Un fiume di risorse capace di dare la scossa che l’Europa attende per evitare la recessione, a cui invece la stanno portando le politiche rigoriste imposte dal duo Sarko Merkel. Il punto è che 1.500 miliardi nelle casse di Bruxelles non ci sono. Da qui l’idea di Cancian per bypassare le forche caudine della finanza. «Ho proposto di istituire un fondo unico per le infrastrutture e finanziarlo con l’emissione di titoli collegati ai progetti da realizzare». Attualmente il project bond prevede o che l’Europa dia garanzie (attraverso la Bei, banca Europea investimenti) o conceda un prestito subordinato per cui l’Unione finanzia fin dall’inizio l’infrastruttura.
Nell’idea di Cancian, adottata da Barroso, la Ue interviene direttamente, sia nell´equity sia nel relativo finanziamento pro quota (30-50%) delle singole società di progetto di finanza, allo scopo di rendere sostenibile il business plan. L’Europa potrebbe reperire le risorse sui mercati finanziari attraverso la Bei o il Fondo salva Stati. Le singole società interverranno esclusivamente sui progetti ritenuti prioritari dalla programmazione comunitaria. «La quota di intervento UE potrebbe essere attivata anche tramite leve finanziarie diluita in un tempo, dai 12 ai 24 mesi». Così ad esempio - argomenta Cancian - «per mettere 500 miliardi a disposizione del piano rete infrastrutturale basterebbe disporre di 150 miliardi, con un effetto leva contenuto». Dal canto loro gli Stati membri dovrebbero impegnarsi a snellire le procedure burocratiche, garantire tempi certi, incentivare le società di scopo con la detassazione parziale - totale degli utili per un periodo sufficiente ad attrarre capitali privati.

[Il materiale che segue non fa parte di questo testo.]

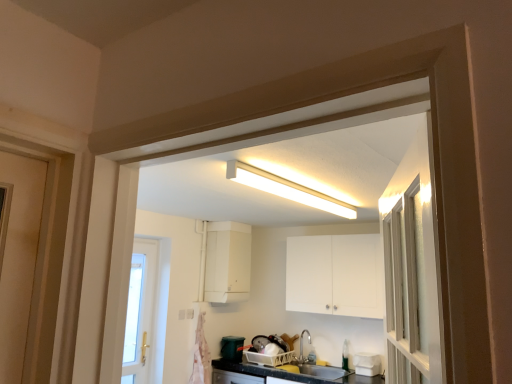 Question: Is white matte cabinet at upper center, which appears as the 1th cabinetry when viewed from the left, wider than white fluorescent light at upper center?

Choices:
 (A) yes
 (B) no

Answer: (A)

Question: Is white matte cabinet at upper center, which appears as the 1th cabinetry when viewed from the left, located outside white fluorescent light at upper center?

Choices:
 (A) yes
 (B) no

Answer: (A)

Question: Is white matte cabinet at upper center, which appears as the 1th cabinetry when viewed from the left, facing away from white fluorescent light at upper center?

Choices:
 (A) no
 (B) yes

Answer: (A)

Question: Is white matte cabinet at upper center, positioned as the 2th cabinetry in right-to-left order, facing towards white fluorescent light at upper center?

Choices:
 (A) no
 (B) yes

Answer: (A)

Question: From a real-world perspective, is white matte cabinet at upper center, which appears as the 1th cabinetry when viewed from the left, located higher than white fluorescent light at upper center?

Choices:
 (A) yes
 (B) no

Answer: (B)

Question: Can you confirm if white matte cabinet at upper center, positioned as the 2th cabinetry in right-to-left order, is bigger than white fluorescent light at upper center?

Choices:
 (A) no
 (B) yes

Answer: (B)

Question: Is white matte cabinet at upper center, positioned as the 2th cabinetry in right-to-left order, smaller than satin nickel faucet at lower center?

Choices:
 (A) yes
 (B) no

Answer: (B)

Question: Is white matte cabinet at upper center, positioned as the 2th cabinetry in right-to-left order, facing towards satin nickel faucet at lower center?

Choices:
 (A) yes
 (B) no

Answer: (B)

Question: Is white matte cabinet at upper center, positioned as the 2th cabinetry in right-to-left order, wider than satin nickel faucet at lower center?

Choices:
 (A) yes
 (B) no

Answer: (A)

Question: From the image's perspective, is white matte cabinet at upper center, positioned as the 2th cabinetry in right-to-left order, on top of satin nickel faucet at lower center?

Choices:
 (A) no
 (B) yes

Answer: (B)

Question: Is white matte cabinet at upper center, which appears as the 1th cabinetry when viewed from the left, far from satin nickel faucet at lower center?

Choices:
 (A) no
 (B) yes

Answer: (B)

Question: From a real-world perspective, is white matte cabinet at upper center, which appears as the 1th cabinetry when viewed from the left, physically below satin nickel faucet at lower center?

Choices:
 (A) no
 (B) yes

Answer: (A)

Question: Does white fluorescent light at upper center appear on the left side of white plastic electric outlet at lower center?

Choices:
 (A) no
 (B) yes

Answer: (A)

Perché il duo Sarko - Merkel dovrebbe dire di sì ai project bond, quando è contrario agli Euro Bond? «Perché con i primi l’Unione Europea diventa comproprietaria di un bene, mentre con gli Eurobond possiederebbe un pezzo di debito degli Stati sovrani». Inoltre non occorre una modifica dei trattati, cosa che invece sarebbe necessaria per emettere Eurobond. «Se la commissione li adotterà nel programma, in un anno si potrebbero aprire i cantieri». Dando al Vecchio Continente la spinta necessaria a rimettere in moto l’economia e nei cittadini la sensazione, che stare assieme, sia un valore e non un sacrificio.